A permission change shouldn’t be able to take down your entire global infrastructure. If it can, your change management process is broken.

2. Implement Size Limits with Headroom

The software had a size limit, but it was too close to the normal file size. When the file doubled, it exceeded the limit and crashed.

Design principle:

  • Set limits at 3-5x normal size, not 1.5x
  • Monitor file sizes and alert on unusual growth
  • Fail gracefully - truncate or reject, don’t crash
  • Load test with oversized inputs

Your system should handle unexpected data growth without failing catastrophically.

3. Prevent Duplicate Data at the Source

The permission change caused duplicate entries. Why didn’t the database have constraints to prevent duplicates?

Database best practices:

  • Unique constraints on columns that shouldn’t have duplicates
  • Foreign key constraints to maintain referential integrity
  • Check constraints to validate data on insert
  • Triggers to catch and prevent bad data

Relying on application logic alone isn’t enough. Databases should enforce data integrity.

4. Have Circuit Breakers for Critical Systems

When the Bot Management system failed, it took down all traffic routing. This should have degraded gracefully.

Resilience patterns:

  • Circuit breakers - Stop calling failing services, use fallback behavior
  • Graceful degradation - If bot detection fails, allow traffic through anyway
  • Fallback modes - Have a “safe mode” that works without optional features
  • Bulkheads - Isolate failures to prevent cascade

Bot management is important, but it shouldn’t be able to take down your entire network. Core traffic routing should work even if bot detection fails.

5. Have CDN Redundancy

This is hard, but not impossible. Some high-availability setups use:

Multi-CDN strategies:

  • DNS-based failover - Route53/Cloudflare Load Balancer to switch between CDNs
  • Origin-based routing - Your origin can route to backup CDN on primary failure
  • Edge workers - Logic at the edge to handle failover
  • Multi-CDN management platforms - Tools like Cedexis/NS1 that manage multiple CDNs

Yes, it’s expensive.

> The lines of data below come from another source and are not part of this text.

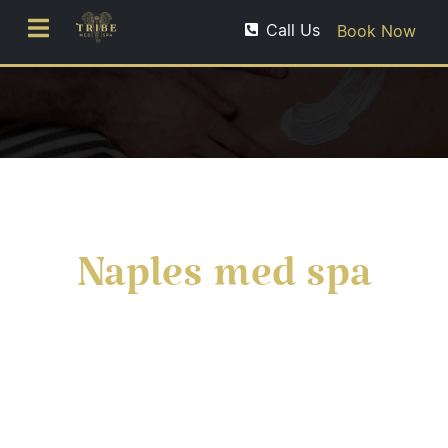
Call Us
Book Now
Naples med spa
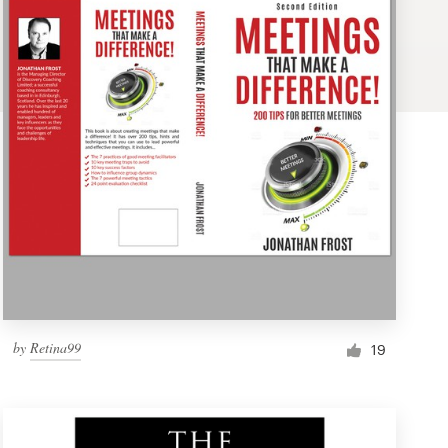
by
Retina99
19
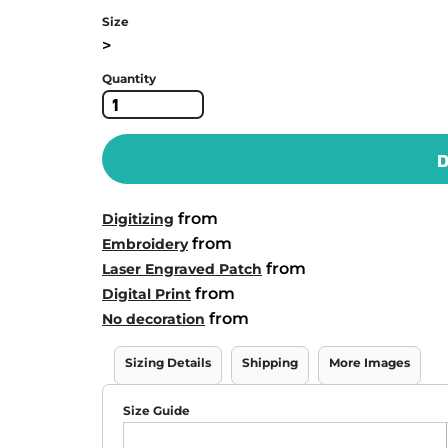
Size
>
Quantity
D
from
Digitizing
from
Embroidery
from
Laser Engraved Patch
from
Digital Print
from
No decoration
Sizing Details
Shipping
More Images
Size Guide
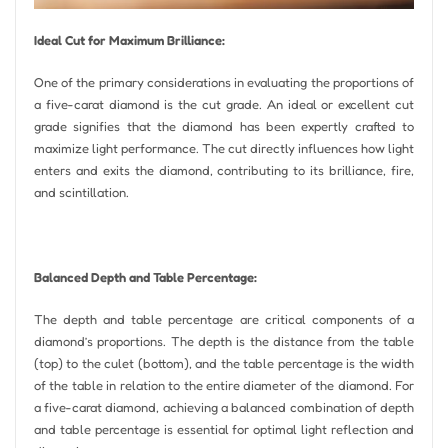
Ideal Cut for Maximum Brilliance:
One of the primary considerations in evaluating the proportions of
a five-carat diamond is the cut grade. An ideal or excellent cut
grade signifies that the diamond has been expertly crafted to
maximize light performance. The cut directly influences how light
enters and exits the diamond, contributing to its brilliance, fire,
and scintillation.
Balanced Depth and Table Percentage:
The depth and table percentage are critical components of a
diamond’s proportions. The depth is the distance from the table
(top) to the culet (bottom), and the table percentage is the width
of the table in relation to the entire diameter of the diamond. For
a five-carat diamond, achieving a balanced combination of depth
and table percentage is essential for optimal light reflection and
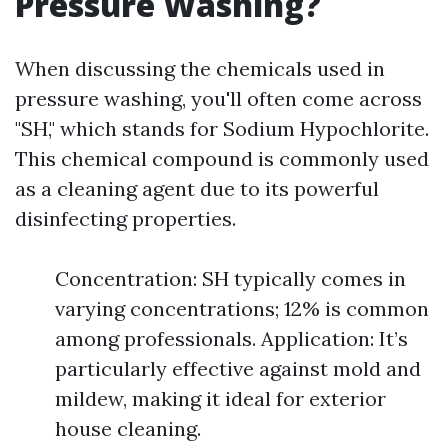
Pressure Washing?
When discussing the chemicals used in
pressure washing, you'll often come across
"SH," which stands for Sodium Hypochlorite.
This chemical compound is commonly used
as a cleaning agent due to its powerful
disinfecting properties.
Concentration: SH typically comes in
varying concentrations; 12% is common
among professionals. Application: It’s
particularly effective against mold and
mildew, making it ideal for exterior
house cleaning.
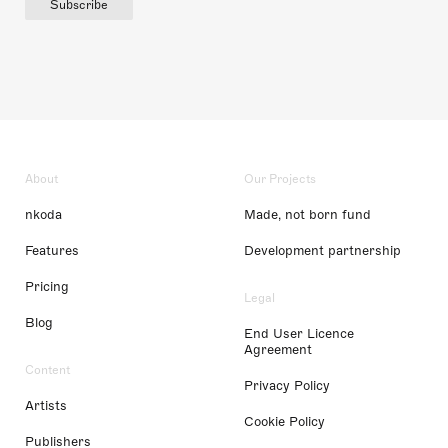
Subscribe
About
Our Projects
nkoda
Made, not born fund
Features
Development partnership
Pricing
Legal
Blog
End User Licence
Agreement
Content
Privacy Policy
Artists
Cookie Policy
Publishers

But compare that cost to 6 hours of global downtime.


The Bottom Line

A database permission change caused duplicate entries in a feature file, which doubled in size, exceeded a hard limit, and crashed traffic routing software globally for 6 hours. Millions of users couldn’t access critical services.

The lessons:

  1. Validate configuration changes before production
  2. Set size limits with headroom - 3-5x normal, not 1.5x
  3. Enforce data integrity at the database level
  4. Design for graceful degradation - optional features shouldn’t break core functionality
  5. Monitor configuration files for unexpected changes
  6. Test failure scenarios regularly
  7. Consider CDN redundancy for critical services

The harsh reality: Single points of failure will fail. The question is whether your system fails gracefully or catastrophically.

Build resilient systems that expect failure, handle it gracefully, and recover quickly. Test those failure modes. Have rollback plans. Monitor everything.

The next outage is coming. Will your application handle it?